The Barisan Nasional will be using the Chinese Communist Party return visit to Malaysia next month to win Chinese voters in the same way it used the meeting of Razak with Mao Tse Tung for the same purpose in the 1974 general elections


Speech by Parliamentary Opposition Leader, DAP Secretary-General and MP for Tanjong, Lim Kit Siang, at the DAP Bukit Bendera Chinese New Year Gathering at Aston Bungalow, Tanjong Bungah on Friday, February 12, 1995 at 8 pm

The Barisan Nasional will be using the Chinese Communist Party return visit to Malaysia next month to win Chinese voters in the same way it used the meeting of Razak with Mao Tse Tung for the same purpose in the 1974 general elections

The Barisan Nasional has invited the Chinese Communist Party to send a delegation for a return visit to Malaysia next month.

The Barisan Nasional will be using the Chinese Communist Party return visit to Malaysia next month to win Chinese voters in the same way it used the meeting of Tun Razak with Mao Tse Tung in Peking for the same purpose in the 1974 general elections

This will be one of the items of the China card which the Barisan Nasional will be playing in the next general elections.

Mao Tse Tung was a great vote-puller and the Barisan Nasional was very successful with its China card in the 1974 general elections, where it secured 60.7 per cent of the popular vote – the highest popular vote ever secured by the Barisan Nasional or Alliance since Mercleka.

However, Malaysian voters who were influenced by the Barisan Nasional China card to vote for the Barisan Nasional in the 1974 general elections later found that the Barisan Nasional’s China card in the general elections and its nation-building policies are two completely different things.

The Barisan Nasional’s successful playing of the China card in the 1974 general elections did not prevent the Barisan Nasional from proclaiming a ‘One -Language, One Culture’ Policy which had to be opposed and resisted by the DAP -and not by the Gerakan or MCA.

Similarly, the Barisan Nasional’s successful playing of the China card in the 1974 general elections did not make the Barisan Government more open, democratic, transparent, or accountable.

Abuses of power, financial scandals and corruption reared their ugly heads without check or restraint and have today become one of the most serious problems in the nation.

In 1977 there was major arrests of Opposition leaders under the Internal Security Act, which was followed by an even bigger swoop of ISA arrests, under the Operation La Ian g in 1987. Will the use of the China card in the next general elections similarly be followed by massive ISA arrests, may be in 1997?

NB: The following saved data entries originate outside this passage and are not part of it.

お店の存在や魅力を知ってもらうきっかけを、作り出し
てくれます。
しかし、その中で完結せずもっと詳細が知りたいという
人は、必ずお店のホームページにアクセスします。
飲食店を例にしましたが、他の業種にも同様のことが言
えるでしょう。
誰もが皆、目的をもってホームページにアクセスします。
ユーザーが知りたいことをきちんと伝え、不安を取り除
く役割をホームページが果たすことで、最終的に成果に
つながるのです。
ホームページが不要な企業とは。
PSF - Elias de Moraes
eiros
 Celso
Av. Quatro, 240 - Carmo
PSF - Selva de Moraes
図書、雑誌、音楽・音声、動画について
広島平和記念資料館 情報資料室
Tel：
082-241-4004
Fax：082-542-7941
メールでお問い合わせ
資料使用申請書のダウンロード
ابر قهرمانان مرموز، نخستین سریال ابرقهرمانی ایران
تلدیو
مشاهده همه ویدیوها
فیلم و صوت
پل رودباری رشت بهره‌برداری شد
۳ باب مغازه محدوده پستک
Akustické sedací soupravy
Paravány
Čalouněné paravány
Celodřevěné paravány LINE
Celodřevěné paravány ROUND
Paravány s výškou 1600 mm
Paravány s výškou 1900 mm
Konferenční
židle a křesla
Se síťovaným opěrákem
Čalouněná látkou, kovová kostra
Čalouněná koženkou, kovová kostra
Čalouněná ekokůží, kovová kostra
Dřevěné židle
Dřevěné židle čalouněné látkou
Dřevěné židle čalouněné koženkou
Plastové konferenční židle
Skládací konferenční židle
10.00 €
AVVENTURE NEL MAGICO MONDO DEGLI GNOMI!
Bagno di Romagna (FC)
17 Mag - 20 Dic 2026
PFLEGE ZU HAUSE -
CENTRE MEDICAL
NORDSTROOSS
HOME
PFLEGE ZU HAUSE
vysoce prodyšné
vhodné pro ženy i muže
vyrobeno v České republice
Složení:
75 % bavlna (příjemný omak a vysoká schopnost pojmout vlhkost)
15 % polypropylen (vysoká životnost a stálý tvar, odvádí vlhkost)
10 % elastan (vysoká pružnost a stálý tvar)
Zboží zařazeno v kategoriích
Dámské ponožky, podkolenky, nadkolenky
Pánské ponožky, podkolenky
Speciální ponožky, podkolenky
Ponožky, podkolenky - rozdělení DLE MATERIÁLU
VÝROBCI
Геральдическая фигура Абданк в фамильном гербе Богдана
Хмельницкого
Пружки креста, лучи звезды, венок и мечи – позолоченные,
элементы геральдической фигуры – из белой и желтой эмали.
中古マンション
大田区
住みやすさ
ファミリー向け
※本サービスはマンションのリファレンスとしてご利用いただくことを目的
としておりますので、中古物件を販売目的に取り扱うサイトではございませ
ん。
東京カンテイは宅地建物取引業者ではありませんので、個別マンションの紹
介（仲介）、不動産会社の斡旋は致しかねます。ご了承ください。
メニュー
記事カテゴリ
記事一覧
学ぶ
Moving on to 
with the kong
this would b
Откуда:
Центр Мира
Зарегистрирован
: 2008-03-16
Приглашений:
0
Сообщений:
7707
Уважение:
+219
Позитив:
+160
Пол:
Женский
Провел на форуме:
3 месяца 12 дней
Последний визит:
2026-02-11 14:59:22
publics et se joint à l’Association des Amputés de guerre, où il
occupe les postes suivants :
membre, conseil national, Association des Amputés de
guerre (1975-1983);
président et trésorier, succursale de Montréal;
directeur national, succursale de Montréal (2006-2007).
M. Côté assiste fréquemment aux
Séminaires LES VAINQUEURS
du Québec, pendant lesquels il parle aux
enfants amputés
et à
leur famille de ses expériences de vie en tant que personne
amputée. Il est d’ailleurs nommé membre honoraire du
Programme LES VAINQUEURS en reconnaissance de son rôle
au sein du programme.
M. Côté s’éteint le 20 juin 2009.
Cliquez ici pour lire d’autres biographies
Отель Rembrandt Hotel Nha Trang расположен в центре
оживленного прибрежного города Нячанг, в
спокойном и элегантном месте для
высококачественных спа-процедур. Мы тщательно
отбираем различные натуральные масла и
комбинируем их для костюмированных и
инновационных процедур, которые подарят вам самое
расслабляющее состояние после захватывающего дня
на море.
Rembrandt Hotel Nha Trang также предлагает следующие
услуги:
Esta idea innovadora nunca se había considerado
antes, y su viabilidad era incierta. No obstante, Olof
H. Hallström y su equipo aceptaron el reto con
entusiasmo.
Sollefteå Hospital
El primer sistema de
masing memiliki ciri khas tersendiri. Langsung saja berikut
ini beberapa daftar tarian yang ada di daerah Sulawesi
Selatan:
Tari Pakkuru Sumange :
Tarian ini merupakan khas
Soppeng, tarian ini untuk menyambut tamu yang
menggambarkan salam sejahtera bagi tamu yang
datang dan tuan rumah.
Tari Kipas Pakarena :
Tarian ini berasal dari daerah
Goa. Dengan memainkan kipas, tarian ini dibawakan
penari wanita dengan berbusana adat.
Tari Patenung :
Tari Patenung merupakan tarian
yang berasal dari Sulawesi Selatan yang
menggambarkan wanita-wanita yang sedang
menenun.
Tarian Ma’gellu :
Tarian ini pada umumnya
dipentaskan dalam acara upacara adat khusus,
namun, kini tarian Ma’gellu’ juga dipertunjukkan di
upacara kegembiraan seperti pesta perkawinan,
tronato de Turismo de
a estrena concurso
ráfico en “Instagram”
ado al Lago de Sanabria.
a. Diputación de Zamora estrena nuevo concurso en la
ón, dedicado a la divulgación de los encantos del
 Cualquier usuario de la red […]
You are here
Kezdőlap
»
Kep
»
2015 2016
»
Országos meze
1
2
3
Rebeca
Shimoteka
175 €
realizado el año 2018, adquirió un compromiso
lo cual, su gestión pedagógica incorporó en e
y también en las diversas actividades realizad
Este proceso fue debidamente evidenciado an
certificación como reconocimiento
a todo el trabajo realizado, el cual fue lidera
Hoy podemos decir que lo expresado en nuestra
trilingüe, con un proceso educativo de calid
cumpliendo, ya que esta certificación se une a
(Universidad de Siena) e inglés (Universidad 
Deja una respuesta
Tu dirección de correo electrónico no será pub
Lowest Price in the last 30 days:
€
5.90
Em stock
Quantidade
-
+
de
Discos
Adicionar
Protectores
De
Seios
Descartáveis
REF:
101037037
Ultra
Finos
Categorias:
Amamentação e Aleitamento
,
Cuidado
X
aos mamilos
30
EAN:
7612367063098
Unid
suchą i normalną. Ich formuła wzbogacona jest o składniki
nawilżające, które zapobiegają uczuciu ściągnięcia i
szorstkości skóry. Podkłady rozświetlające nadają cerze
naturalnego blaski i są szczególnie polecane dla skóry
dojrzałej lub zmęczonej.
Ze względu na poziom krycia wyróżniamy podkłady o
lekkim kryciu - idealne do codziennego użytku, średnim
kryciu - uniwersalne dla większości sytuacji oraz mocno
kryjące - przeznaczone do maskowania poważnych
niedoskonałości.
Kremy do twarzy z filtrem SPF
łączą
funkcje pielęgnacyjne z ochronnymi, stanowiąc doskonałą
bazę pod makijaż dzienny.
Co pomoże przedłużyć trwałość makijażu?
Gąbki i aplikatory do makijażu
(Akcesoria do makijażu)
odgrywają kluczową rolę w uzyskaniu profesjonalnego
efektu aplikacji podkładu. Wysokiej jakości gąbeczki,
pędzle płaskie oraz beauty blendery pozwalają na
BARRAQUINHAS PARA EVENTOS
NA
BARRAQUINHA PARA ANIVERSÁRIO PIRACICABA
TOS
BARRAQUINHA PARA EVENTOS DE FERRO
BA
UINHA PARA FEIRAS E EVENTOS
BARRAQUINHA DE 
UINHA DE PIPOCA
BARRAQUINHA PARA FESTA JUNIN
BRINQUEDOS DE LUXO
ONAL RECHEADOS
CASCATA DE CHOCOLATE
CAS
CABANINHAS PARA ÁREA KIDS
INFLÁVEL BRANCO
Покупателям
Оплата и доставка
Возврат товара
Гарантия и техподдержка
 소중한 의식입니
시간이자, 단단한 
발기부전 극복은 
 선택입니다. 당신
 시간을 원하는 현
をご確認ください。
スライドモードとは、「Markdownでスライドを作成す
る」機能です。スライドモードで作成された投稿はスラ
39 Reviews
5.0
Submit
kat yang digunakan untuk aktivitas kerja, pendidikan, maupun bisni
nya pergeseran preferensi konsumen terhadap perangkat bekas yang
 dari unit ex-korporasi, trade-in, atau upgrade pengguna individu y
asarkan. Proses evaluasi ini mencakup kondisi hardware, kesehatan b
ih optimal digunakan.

This is a pertinent question, for the 1974 general elections is the best example that the playing of the China card by the Barisan Nasional in a general elections has nothing to do with its nation-building policies, whether on Internal Security Act, Official Secrets Act, Police Act, Printing Presses and Publications Act, the independence of the judiciary, the division of Malaysians into bumiputeras and non-bumiputeras, the national education policy, the abolition of quotas, the restoration of local government elections etc.

Unlike the 1974 general elections, the Barisan Nasional will playing an additional card in the next general elections to win Chinese voters – the Chinese card. This is the reason for the spectacle of UMNO leaders everywhere taking up Chinese calligraphy and the profusion of Chinese programmes over the television channels during this Chinese New Year.

This Chinese New Year is undoubtedly special over the television networks – but why only when general elections is around the corner?

The Gerakan and the MCA would have undergone a radical transformation by the next general elections – for until the 1990 general elections, they depended on UMNO’s votes for election but in the next general elections, they will be depending on the UMNO leaders to win Chinese support!

However, both the China and the Chinese cards that the Barisan Nasional is playing for the coming general elections has nothing to do with the biggest question in the next general elections:

Whether the minor liberalisation of the Barisan Nasional in the past four year’s would be extended to become Full Liberalisation to give every Malaysian an equal place under the Malaysian sun, whether political, economic, educational, social, cultural, religious or any other nation-building aspect.

Malaysians must see beyond the China and Chinese cards of the Barisan Nasional leaders, and demand the realisation of their long-standing aspirations for a Malaysian Malaysia, where all Malaysians are equal citizens and who are no longer divided into bumiputeras and non-bumiputeras.

Because the China card, the Chinese cards and other cards up the sleeve of the Barisan Nasional, the DAP will be fighting an even more difficult political terrain in the next general elections as compared to the 1950 general elections.

This does not mean that the Barisan Nasional leaders do not have worries about the next general elections.

Their greatest worry, particularly that of Gerakan leaders, is undoubtedly DAP’s Battle of Tanjong 3, which will challenge its control of the Penang State Government.

The Barisan Nasional also has other national worries, in particular on public revulsion at the rampant corruption and abuses of power, as in the blatant and unethical manner in which millions of shares are allocated to favoured bumiputera individuals and the arbitrary, inequitable and unfair land acquisitions not for public purpose but for the profits of a few individuals and private companies.